Breakfast can be a tricky meal at first glance when you discover that you have an intolerance to things like eggs, dairy, and/or gluten. These are common sensitivities I see often in practice.

I find that breakfast tends to be the place that people have the most trouble with when they’re trying to eliminate some or all of these items. I wanted to share some of these great alternatives that have been tested in my own kitchen and approved by the discerning palates of my kids.

bowl of quinoa for Dr. Marcoux recipe

This quinoa pumpkin porridge recipe is a nice alternative to oatmeal that has less starch and includes some extra protein from the quinoa, some healthy fats from the coconut milk and a great taste that goes hand-in-hand with the season. It is a versatile recipe that can be changed up in many ways as you will see below.
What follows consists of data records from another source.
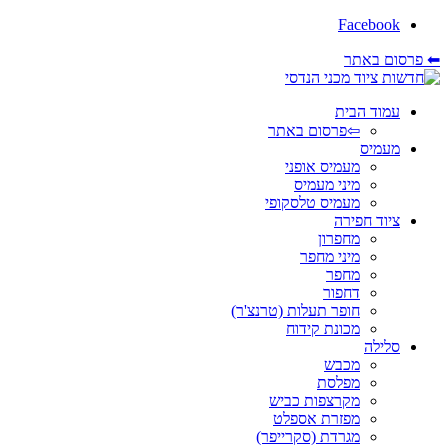
Facebook
 פרסום באתר
עמוד הבית
⇦פרסום באתר
מעמיס
מעמיס אופני
מיני מעמיס
מעמיס טלסקופי
ציוד חפירה
מחפרון
מיני מחפר
מחפר
דחפור
חופר תעלות (טרנצ'ר)
מכונת קידוח
סלילה
מכבש
מפלסת
מקרצפות כביש
מפזרת אספלט
מגרדת (סקרייפר)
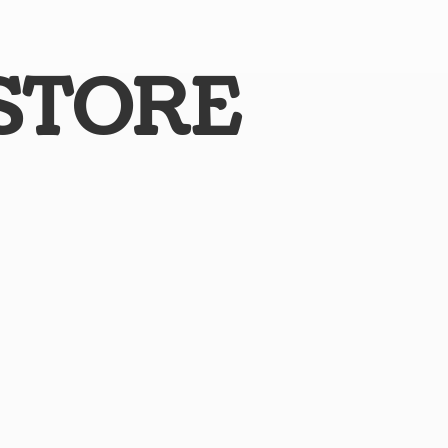
STORE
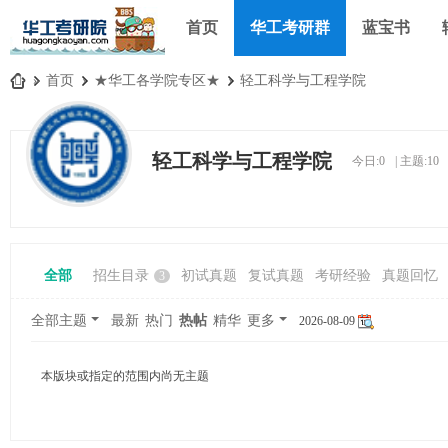
首页
华工考研群
蓝宝书
»
首页
›
★华工各学院专区★
›
轻工科学与工程学院
华
工
轻工科学与工程学院
今日:
0
|
主题:
10
考
研
论
坛
全部
招生目录
初试真题
复试真题
考研经验
真题回忆
3
_
华
全部主题
最新
热门
热帖
精华
更多
2026-08-09
南
理
本版块或指定的范围内尚无主题
工
大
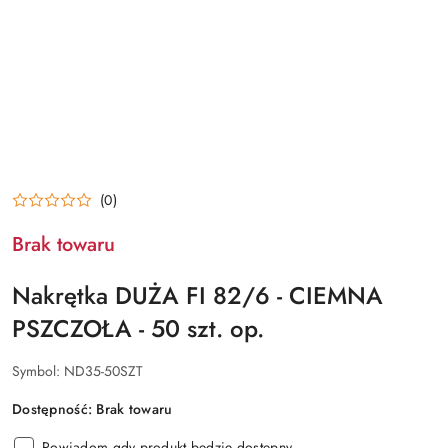
(0)
Brak towaru
Nakrętka DUŻA FI 82/6 - CIEMNA
PSZCZOŁA - 50 szt. op.
Symbol:
ND35-50SZT
Dostępność:
Brak towaru
Powiadom gdy produkt będzie dostępny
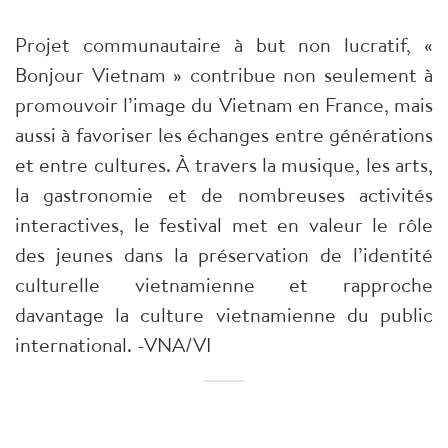
Projet communautaire à but non lucratif, «
Bonjour Vietnam » contribue non seulement à
promouvoir l’image du Vietnam en France, mais
aussi à favoriser les échanges entre générations
et entre cultures. À travers la musique, les arts,
la gastronomie et de nombreuses activités
interactives, le festival met en valeur le rôle
des jeunes dans la préservation de l’identité
culturelle vietnamienne et rapproche
davantage la culture vietnamienne du public
international. -VNA/VI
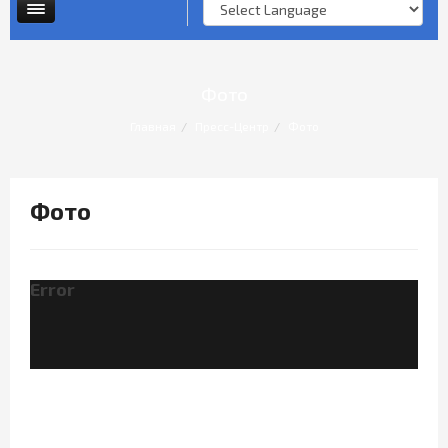
Опросы и анкеты
Личный прием граждан
Фото
Главная
Пресс-Центр
Фото
Фото
Error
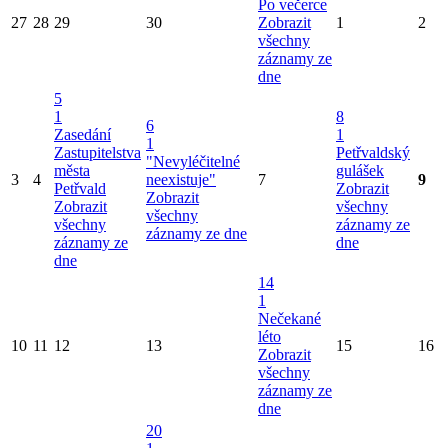
Po večerce
27
28
29
30
Zobrazit
1
2
všechny
záznamy ze
dne
5
1
8
6
Zasedání
1
1
Zastupitelstva
Petřvaldský
"Nevyléčitelné
města
gulášek
3
4
neexistuje"
7
9
Petřvald
Zobrazit
Zobrazit
Zobrazit
všechny
všechny
všechny
záznamy ze
záznamy ze dne
záznamy ze
dne
dne
14
1
Nečekané
léto
10
11
12
13
15
16
Zobrazit
všechny
záznamy ze
dne
20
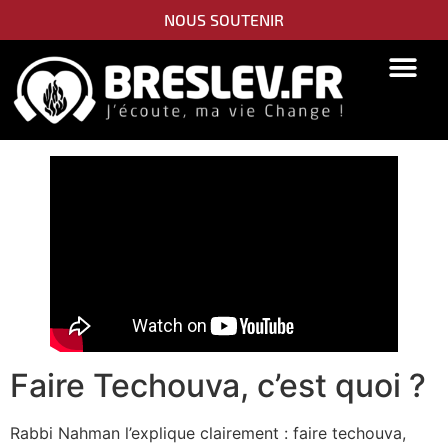
NOUS SOUTENIR
Faire Techouva, c’est quoi ?
Rabbi Nahman l’explique clairement : faire techouva,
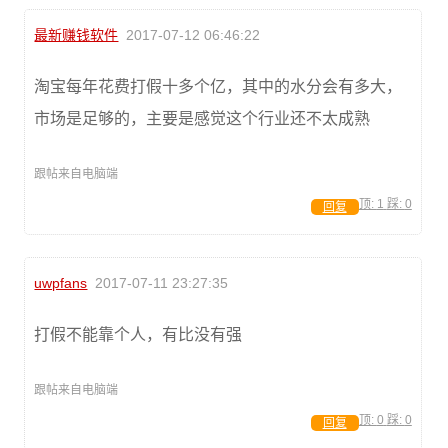
最新赚钱软件
2017-07-12 06:46:22
淘宝每年花费打假十多个亿，其中的水分会有多大，
市场是足够的，主要是感觉这个行业还不太成熟
跟帖来自电脑端
顶:
1
踩:
0
回复
uwpfans
2017-07-11 23:27:35
打假不能靠个人，有比没有强
跟帖来自电脑端
顶:
0
踩:
0
回复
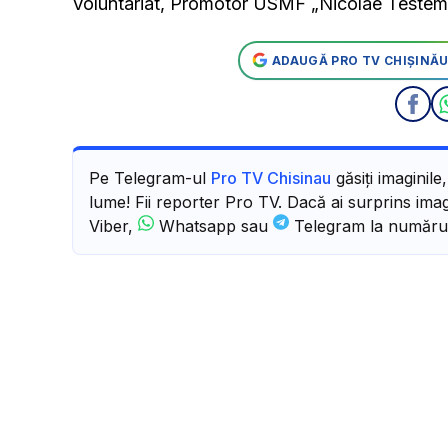
Voluntariat, Promotor USMF „Nicolae Testemiț
ADAUGĂ PRO TV CHIȘINĂU
Pe Telegram-ul
Pro TV Chisinau
găsiți imaginile
lume! Fii reporter Pro TV. Dacă ai surprins imagi
Viber,
Whatsapp sau
Telegram la număru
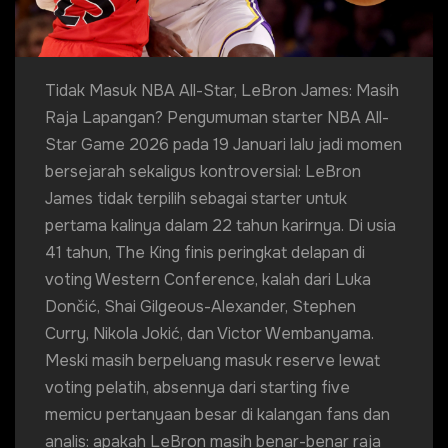
Tidak Masuk NBA All-Star, LeBron James: Masih
Raja Lapangan? Pengumuman starter NBA All-
Star Game 2026 pada 19 Januari lalu jadi momen
bersejarah sekaligus kontroversial: LeBron
James tidak terpilih sebagai starter untuk
pertama kalinya dalam 22 tahun karirnya. Di usia
41 tahun, The King finis peringkat delapan di
voting Western Conference, kalah dari Luka
Dončić, Shai Gilgeous-Alexander, Stephen
Curry, Nikola Jokić, dan Victor Wembanyama.
Meski masih berpeluang masuk reserve lewat
voting pelatih, absennya dari starting five
memicu pertanyaan besar di kalangan fans dan
analis: apakah LeBron masih benar-benar raja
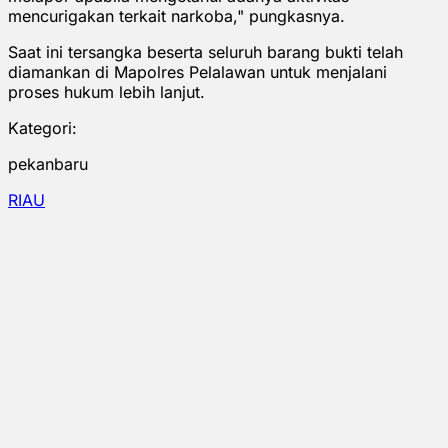
mencurigakan terkait narkoba," pungkasnya.
Saat ini tersangka beserta seluruh barang bukti telah
diamankan di Mapolres Pelalawan untuk menjalani
proses hukum lebih lanjut.
Kategori:
pekanbaru
RIAU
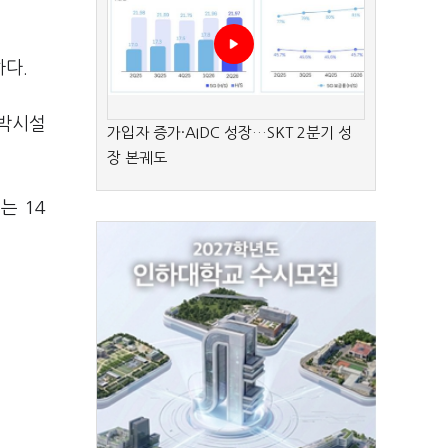
다.
숙박시설
가입자 증가·AIDC 성장…SKT 2분기 성
장 본궤도
는 14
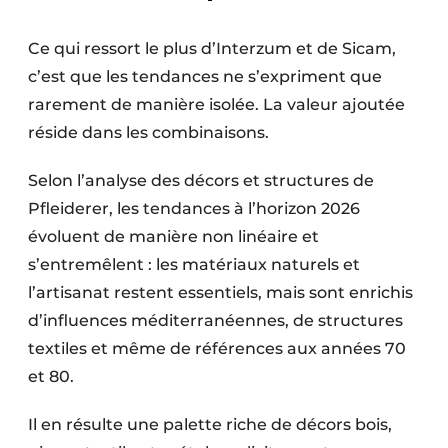
Ce qui ressort le plus d’Interzum et de Sicam,
c’est que les tendances ne s’expriment que
rarement de manière isolée. La valeur ajoutée
réside dans les combinaisons.
Selon l’analyse des décors et structures de
Pfleiderer, les tendances à l’horizon 2026
évoluent de manière non linéaire et
s’entremêlent : les matériaux naturels et
l’artisanat restent essentiels, mais sont enrichis
d’influences méditerranéennes, de structures
textiles et même de références aux années 70
et 80.
Il en résulte une palette riche de décors bois,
Enjoy and keep an eye out for more of these recipes on our blog throughout the fall and winter season!

Quinoa Pumpkin Porridge Recipe

Serves: 2-4

Ingredients

  • 1 cup dry quinoa, soaked in water for up to 24 hours
  • 1 can full fat coconut milk
  • Water, as needed
  • ½ cup pumpkin puree
  • 1 tsp. ground cinnamon
  • ½ tsp. ground ginger
  • Pinch of ground cloves
  • 3 to 4 tbsp. pure maple syrup OR Stevia to taste

Directions

  1. Cover the dry quinoa with water and let soak on the counter for 12-24 hours.
  2. Drain the soaked quinoa and rinse well with fresh water.
  3. Place quinoa in a 2-quart saucepan over the stove and add 1 can coconut milk.
  4. Bring to a boil, then cover and reduce the heat to low, allowing the quinoa to cook for 15 minutes, or until all of the liquid has been absorbed.
  5. If, at this point, the quinoa is still firmer than you would like it, you can add some water or additional coconut milk and continue cooking it until the liquid is absorbed and the desired consistency is reached.
  6. Stir in the remaining ingredients and adjust the flavors to taste, if necessary.
  7. Serve warm!

Other Toppings and Additions to Consider

  • Mashed banana, dried dates or raisins instead of maple syrup
  • Raw or toasted walnuts or pecans
  • Ground flax seed or chia seed (good if you porridge is soupy – they will absorb moisture)
  • Hemp hearts, or any other desired nuts or seeds
  • Mashed sweet potato instead of pumpkin puree
  • Almond butter or any other desired nut butter
  • Raw or toasted, unsweetened coconut flakes
  • Collagen powder or other protein powder – for extra protein

Recipe Notes

  • The more “extra” stuff you add, the more coconut milk you may need to maintain the consistency, and the larger your recipe becomes.
  • You can store the extra in the fridge and reheat for later so you have an “instant” porridge when you are on the go in the mornings.
  • When reheating this for later, you may need to add some extra milk to improve the consistency. The porridge will absorb more liquid as it cools.